PESHAWAR: STEMvese, a Pakistani educational institution teaching robotics and Science, Technology, Engineering and Mathematics (STEM) education to children, hopes to promote inclusive and non-traditional learning across classrooms in the Middle East region with the help of Palestinian company Mufakker, the institution’s founder said this week.
Headquartered in the northwestern city of Peshawar, STEMverse says it has trained more than 2,500 students in robotics and STEM education. The institution says it has partnered with over ten schools in Pakistan so far to promote STEM education in the country.

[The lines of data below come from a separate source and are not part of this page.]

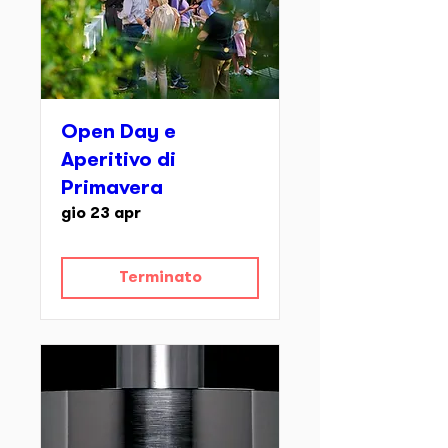
Open Day e
Aperitivo di
Primavera
gio 23 apr
Terminato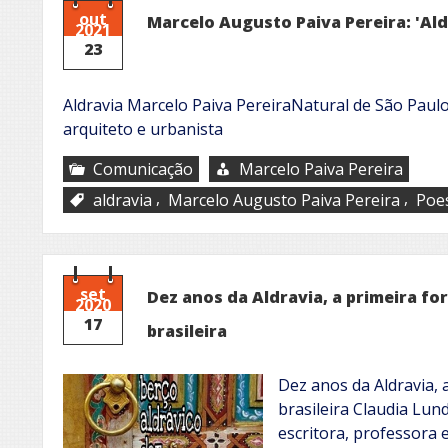
out
Marcelo Augusto Paiva Pereira: 'Ald
2021
23
Aldravia Marcelo Paiva PereiraNatural de São Paulo
arquiteto e urbanista
Comunicação
Marcelo Paiva Pereira
,
,
aldravia
Marcelo Augusto Paiva Pereira
Poe
set
Dez anos da Aldravia, a primeira f
2020
17
brasileira
Dez anos da Aldravia,
brasileira Claudia Lun
escritora, professora 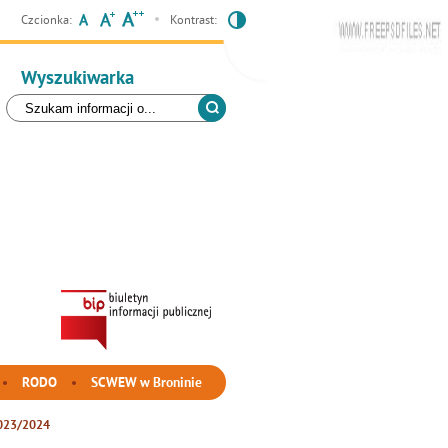
Czcionka:
Kontrast:
Wyszukiwarka
RODO
SCWEW w Broninie
 2023/2024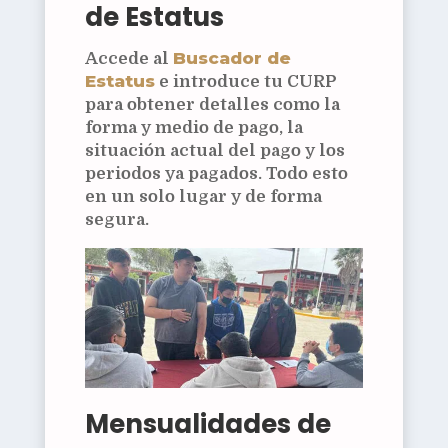
de Estatus
Buscador de
Accede al
Estatus
e introduce tu CURP
para obtener detalles como la
forma y medio de pago, la
situación actual del pago y los
periodos ya pagados. Todo esto
en un solo lugar y de forma
segura.
Mensualidades de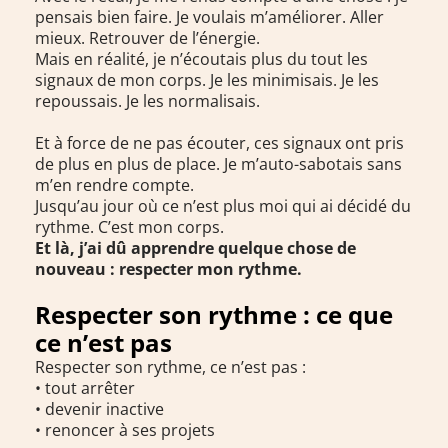
pensais bien faire. Je voulais m’améliorer. Aller
mieux. Retrouver de l’énergie.
Mais en réalité, je n’écoutais plus du tout les
signaux de mon corps. Je les minimisais. Je les
repoussais. Je les normalisais.
Et à force de ne pas écouter, ces signaux ont pris
de plus en plus de place. Je m’auto-sabotais sans
m’en rendre compte.
Jusqu’au jour où ce n’est plus moi qui ai décidé du
rythme. C’est mon corps.
Et là, j’ai dû apprendre quelque chose de
nouveau : respecter mon rythme.
Respecter son rythme : ce que
ce n’est pas
Respecter son rythme, ce n’est pas :
• tout arrêter
• devenir inactive
• renoncer à ses projets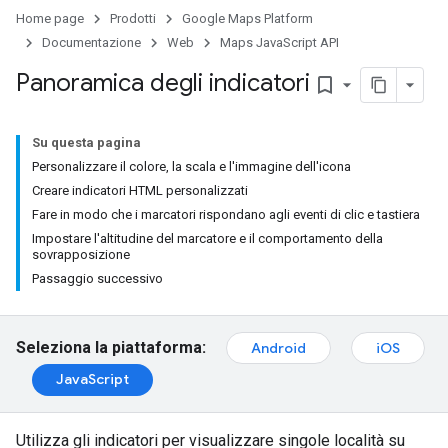
Home page
Prodotti
Google Maps Platform
Documentazione
Web
Maps JavaScript API
Panoramica degli indicatori
bookmark_border
Su questa pagina
Personalizzare il colore, la scala e l'immagine dell'icona
Creare indicatori HTML personalizzati
Fare in modo che i marcatori rispondano agli eventi di clic e tastiera
Impostare l'altitudine del marcatore e il comportamento della
sovrapposizione
Passaggio successivo
Seleziona la piattaforma:
Android
iOS
JavaScript
Utilizza gli indicatori per visualizzare singole località su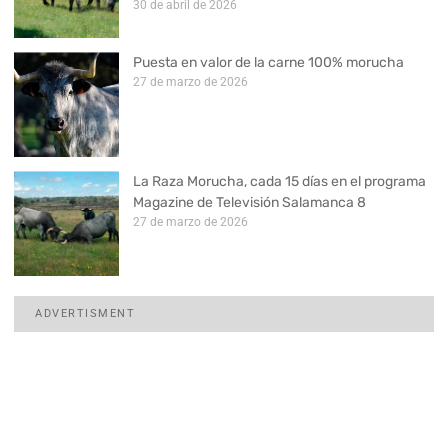
30 de abril de 2026
Puesta en valor de la carne 100% morucha
27 de marzo de 2026
La Raza Morucha, cada 15 días en el programa
Magazine de Televisión Salamanca 8
27 de marzo de 2026
ADVERTISMENT
Ready to take your business to the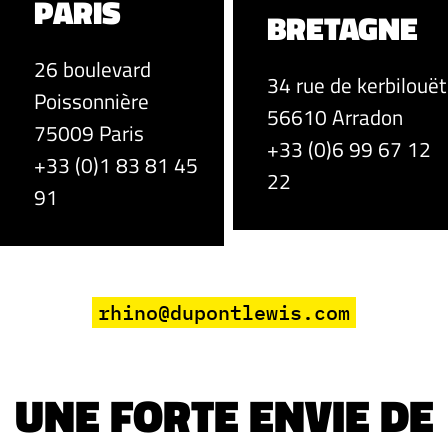
PARIS
BRETAGNE
26 boulevard
34 rue de kerbilouët
Poissonnière
56610 Arradon
75009 Paris
+33 (0)6 99 67 12
+33 (0)1 83 81 45
22
91
rhino@dupontlewis.com
UNE FORTE ENVIE DE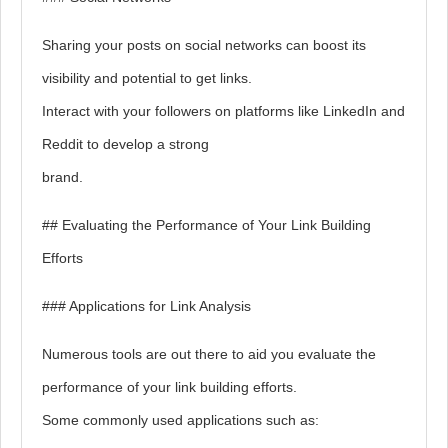
Sharing your posts on social networks can boost its
visibility and potential to get links.
Interact with your followers on platforms like LinkedIn and
Reddit to develop a strong
brand.
## Evaluating the Performance of Your Link Building
Efforts
### Applications for Link Analysis
Numerous tools are out there to aid you evaluate the
performance of your link building efforts.
Some commonly used applications such as:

Mufakker, meanwhile, is a Palestinian company that specializes in the design and production of educational tools tailored to the abilities and needs of children with autism, Down syndrome and learning difficulties.
STEMverse founder and CEO Mashaal Jawad met Mufakker founder Maali Diab at the GITEX Global 2025 event held in Dubai last month. Both companies inked a memorandum of understanding to exchange expertise in robotics and STEM education to promote non-traditional learning in classrooms.
“The hope is for both companies to expand into these regions,” Jawad told Arab News on Friday, “If their (Muffaker’s) expertise is in the language department, I’d be more than happy to have their games being used here to teach us things like Urdu or English, even regional languages like Pashto, Sindhi and Punjabi.”
STEMverse, on the other hand, hopes to expand into these regions and help people who have autism, Down syndrome and other learning difficulties get access to STEM education, Jawad said.
Jawad pointed out that Mufakker specializes in creating educational games for people with learning disabilities because “the traditional classroom is not well equipped for them.”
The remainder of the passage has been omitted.